Ex Parte McClung: insufficient disclosure in provisional

Ex Parte McClung is a case wherein the provisional application did NOT give support to the nonprovisional claims as filed. [See for example page 13 of the decision]. The Board cited In re NTP, 654 F.3d 1279, 1291 (CAFC 2011). There was an issue of uncorroborated testimony.

There was an issue of overlapping ranges, and the Board cited In re Peterson, 315 F.3d 1325, 1329 (CAFC 2003) [a slight overlap in range creates a prima facie case of obviousness]

In re Bozek 416 F.2d 1385 is cited for using a reference for all it fairly teaches. In re Fritch, 972 F.2d at 1264-5 is also cited.

An argument about collaboration appears on page 16 of the decision. The appellant argued that Lokkesmoe and Oakes, in collaboration, did not arrive at the use of deionized water, but the problem with that argument is that Lokkesmoe alone used deionized water. Thus, the collaboration argument was dead on arrival.

Within Finding of Fact 1, at page 6 of the decision, the Board notes that Lokkesmoe disclosed in Example 18 the use of ionized water AND the Appellant cited the example.

AllThingsPros on Ex parte McClung:

While the Applicant maintained that the collaborating co-inventors did not contemplate using deionized water, Table 18 of Lokkesmoe disclosed the use of deionized water in an exemplary composition that also included the hydrogen peroxide and glycolic acid ingredients of the rejected claims.
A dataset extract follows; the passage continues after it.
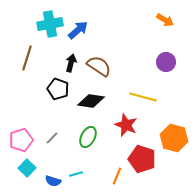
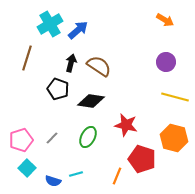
cyan cross: rotated 20 degrees counterclockwise
yellow line: moved 32 px right
red star: rotated 10 degrees counterclockwise
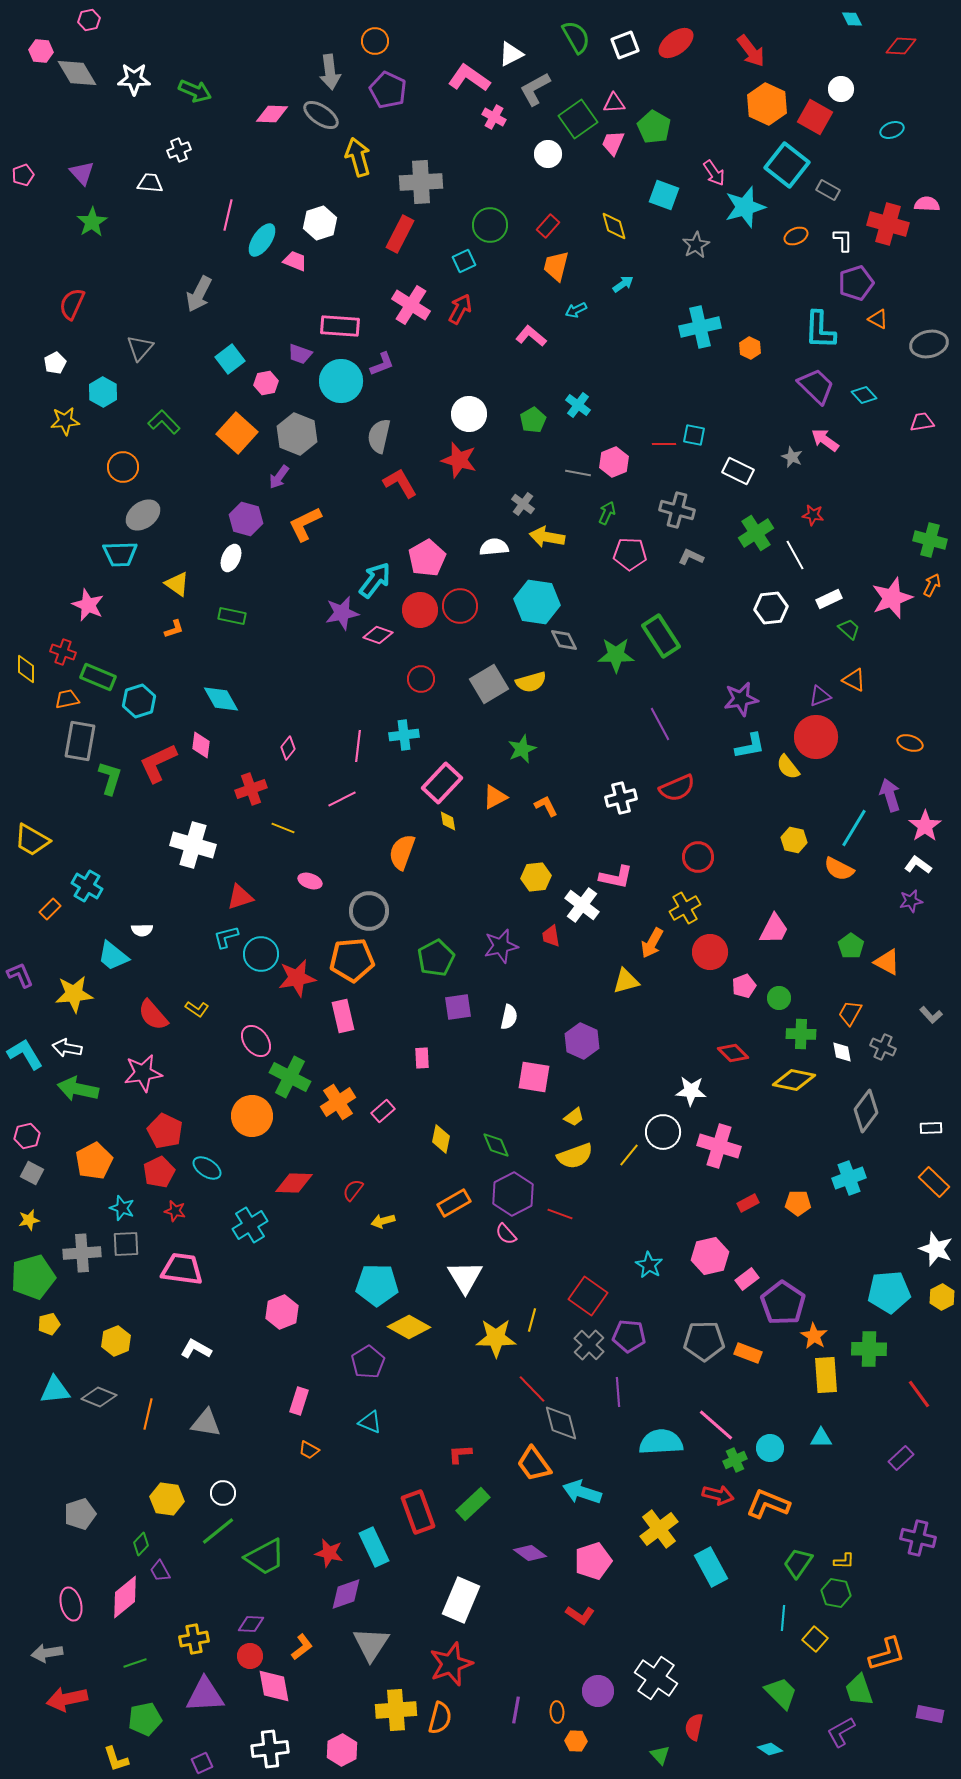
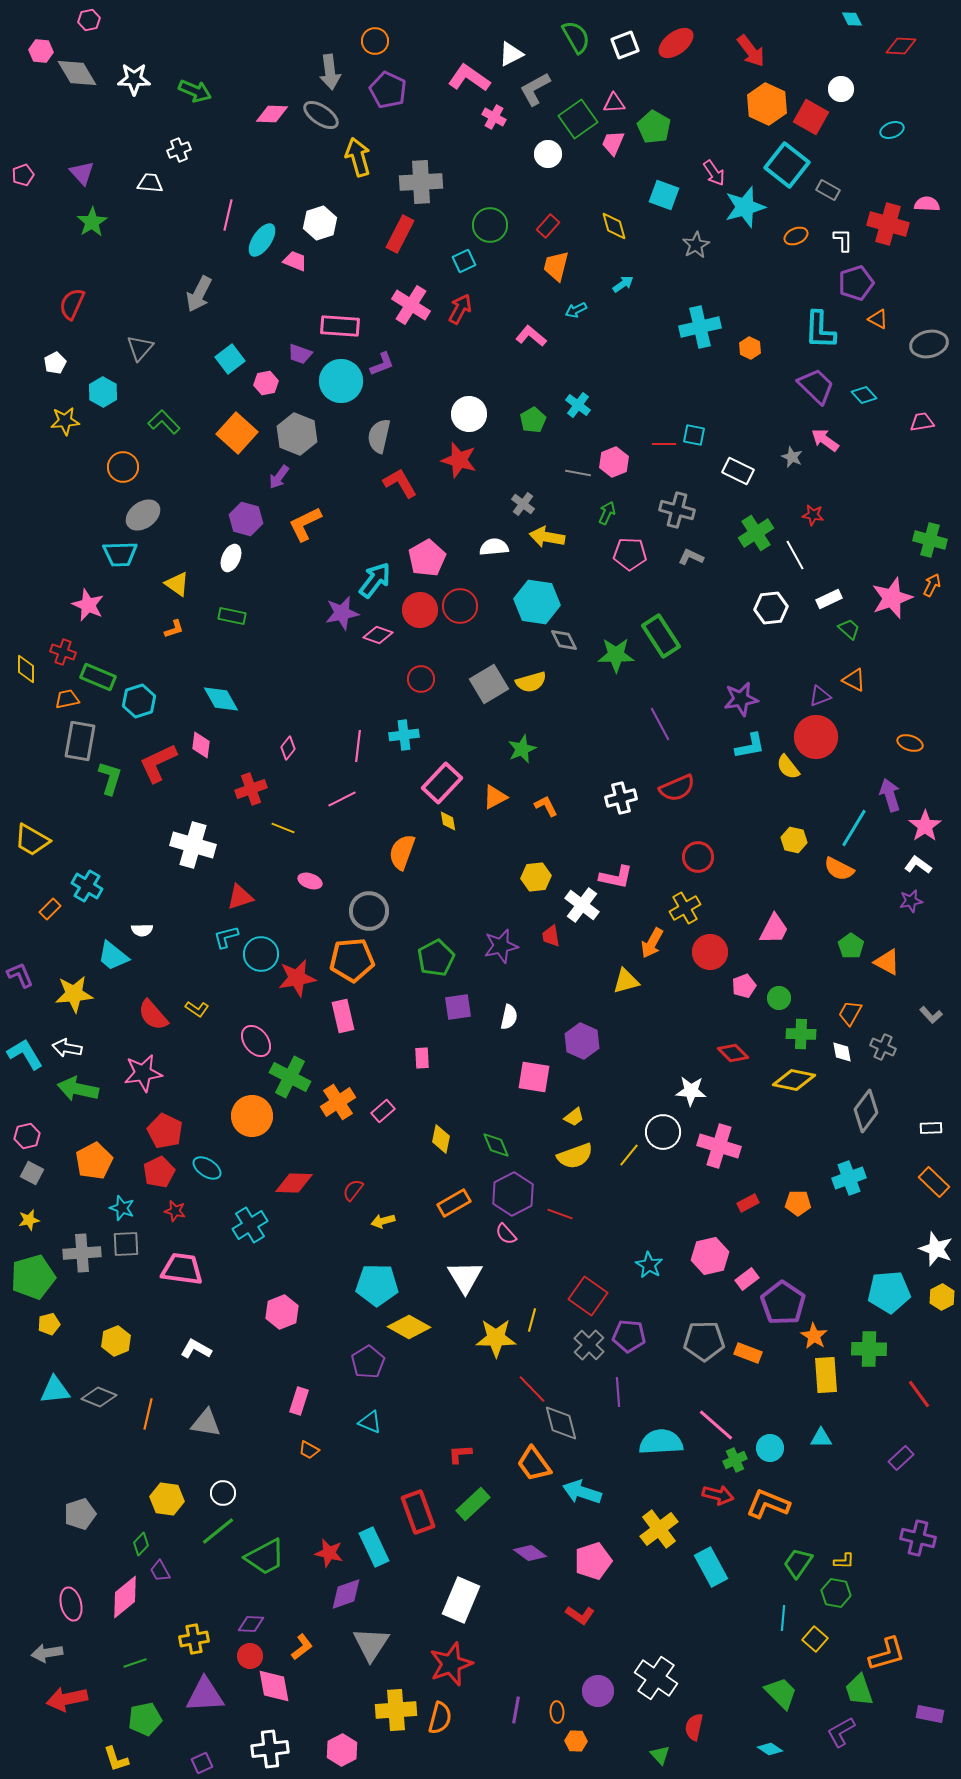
red square at (815, 117): moved 4 px left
Furthermore, the Applicant was aware of this disclosure in Lokkesmoe, since the Appeal Brief had cited this very same Table 18 composition in arguing a different point, to establish that "the one example disclosed in Lokkesmoe utilizing glycolic acid, used significantly less than 50 weight percent of water."

"Common sense" appears on page 17 of the decision, with a citation to Perfect Web Techs., 587 F.3d 1324 (CAFC 2009)
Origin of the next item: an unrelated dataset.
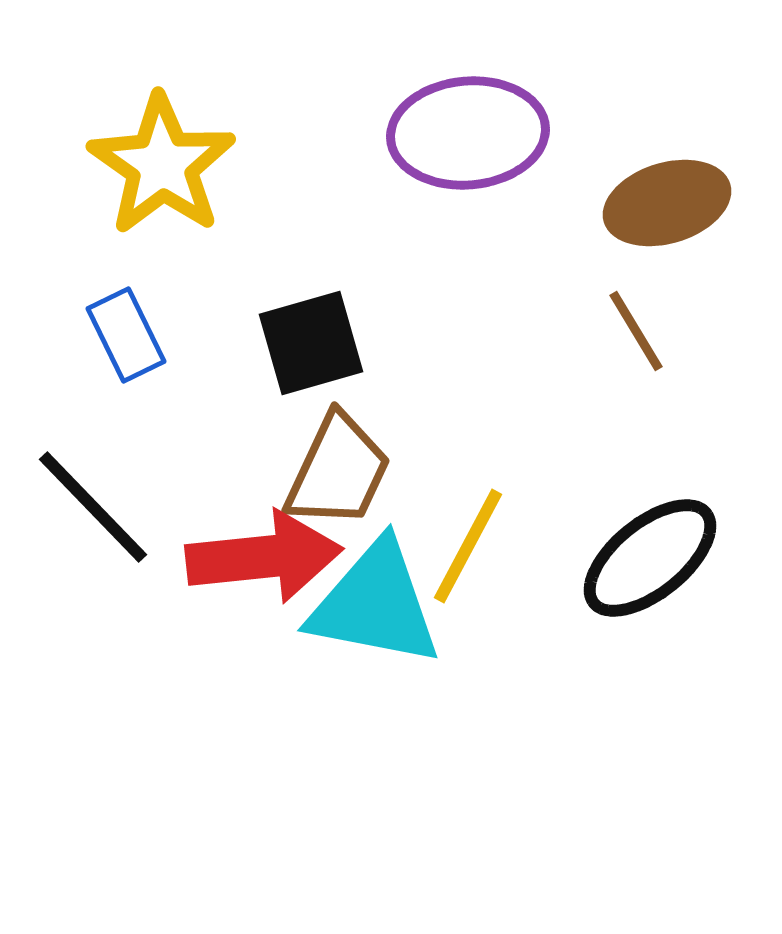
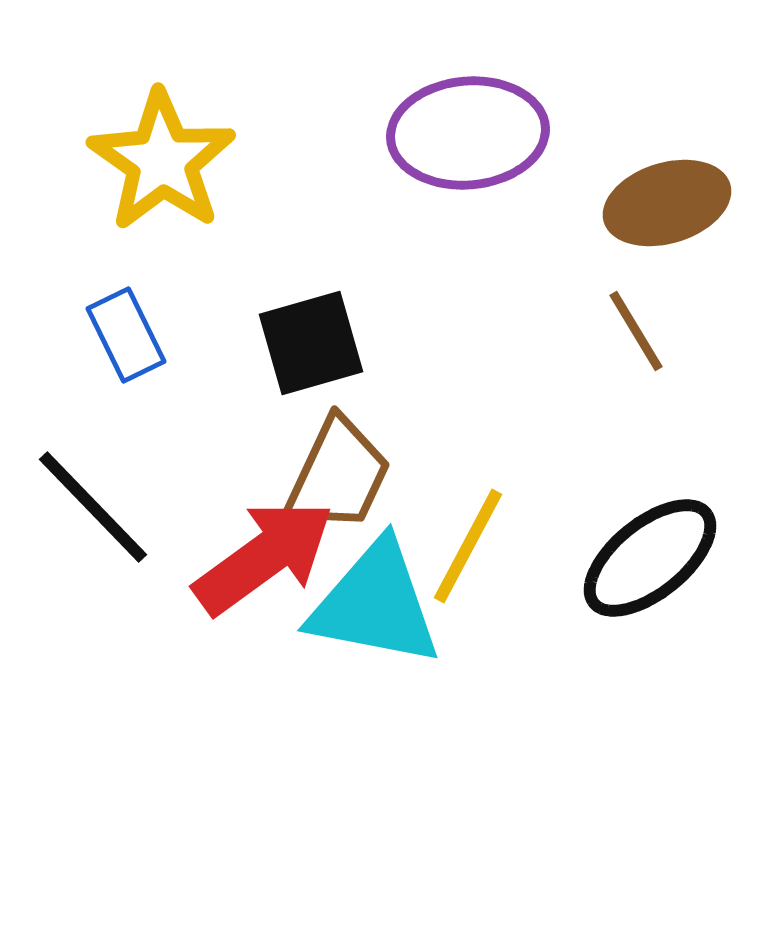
yellow star: moved 4 px up
brown trapezoid: moved 4 px down
red arrow: rotated 30 degrees counterclockwise
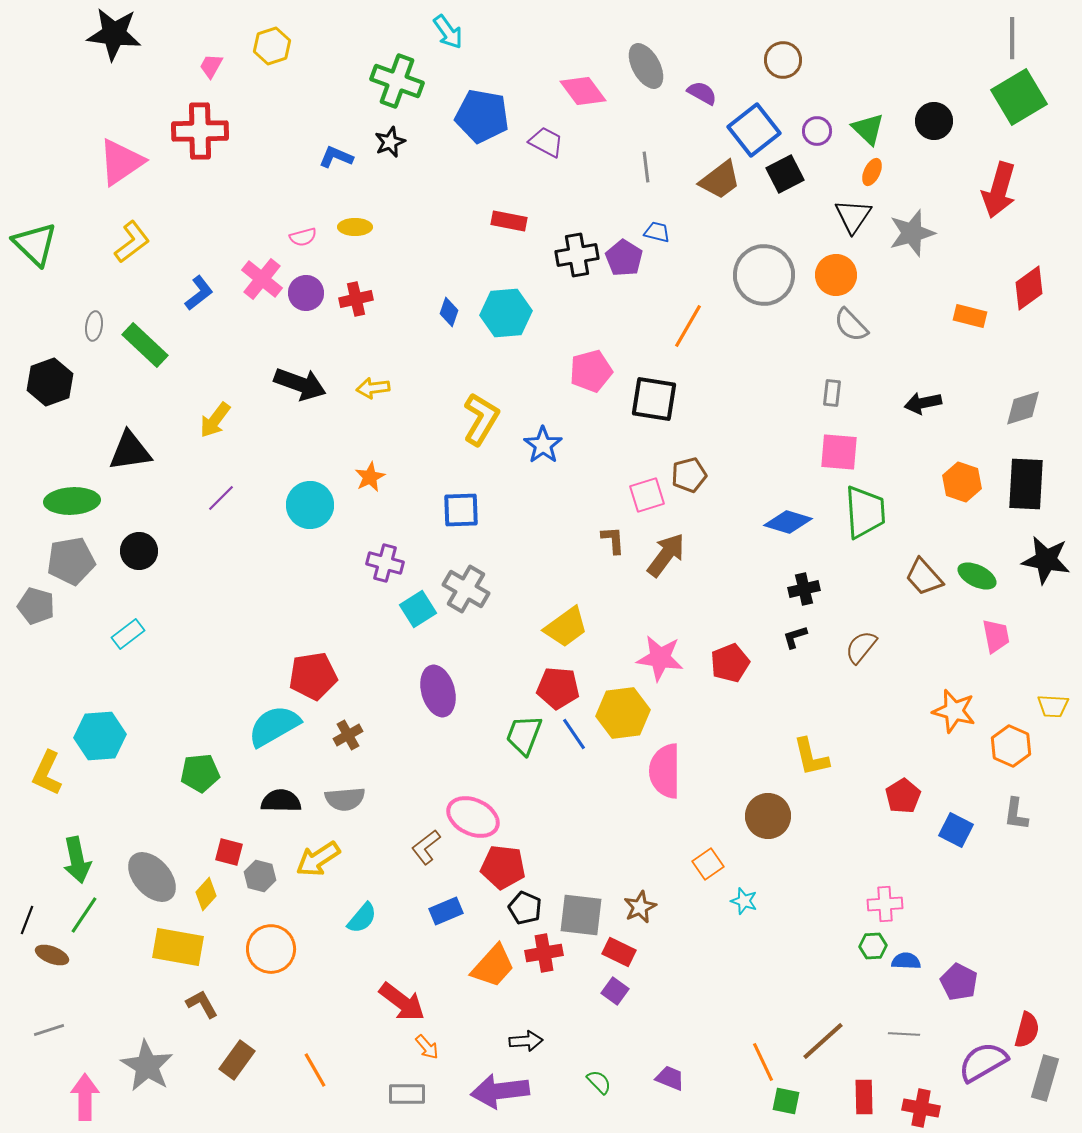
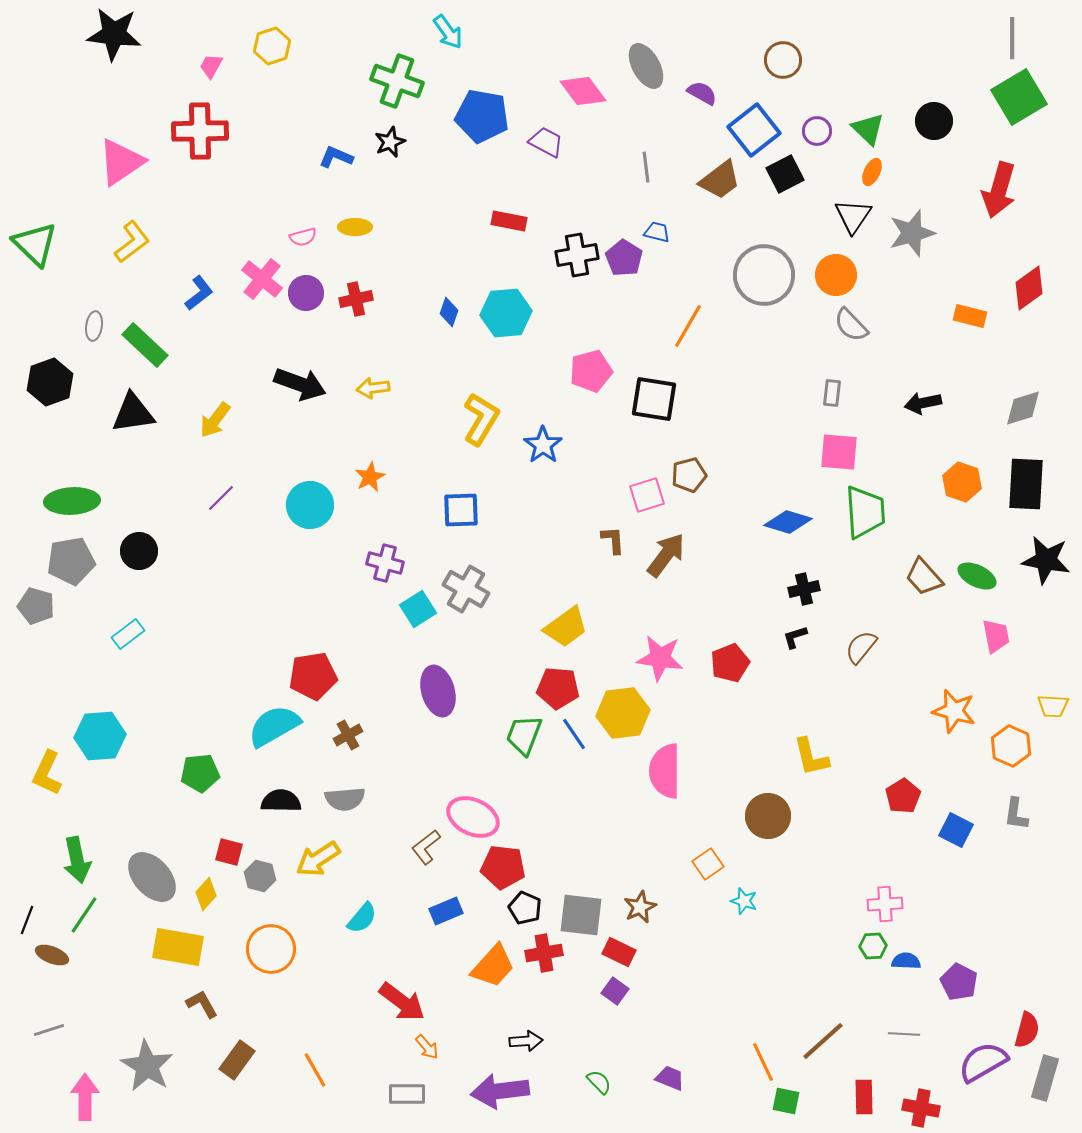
black triangle at (130, 451): moved 3 px right, 38 px up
There is discussion of the terminology "consisting essentially of," with citation to PPG Indus., 156 F.3d 1351 and to Norian, 363 F.3d 1321.
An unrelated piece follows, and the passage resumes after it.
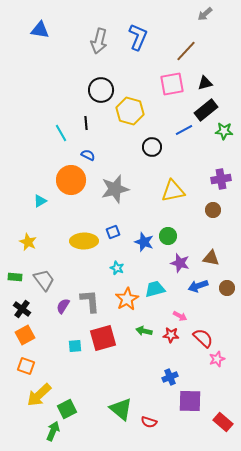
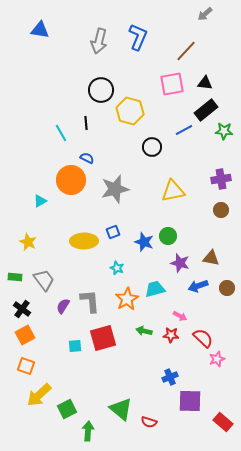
black triangle at (205, 83): rotated 21 degrees clockwise
blue semicircle at (88, 155): moved 1 px left, 3 px down
brown circle at (213, 210): moved 8 px right
green arrow at (53, 431): moved 35 px right; rotated 18 degrees counterclockwise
There is discussion of criticality of range, unexpected results, with citation to In re Klosak, 452 F.2d 1077 and Ex parte Ishizaka, 24 USPQ2d 1621.

Attorney statements are insufficient to establish unexpected results. In re Geisler, 116 F.3d 1465, 1470-1 (CAFC 1997). Attorney arguments are not evidence. C. R. Bard, 911 F.2d 670.

There is citation to Sud-Chemie v. Multisorb, 554 F.3d 1001 (CAFC 2009).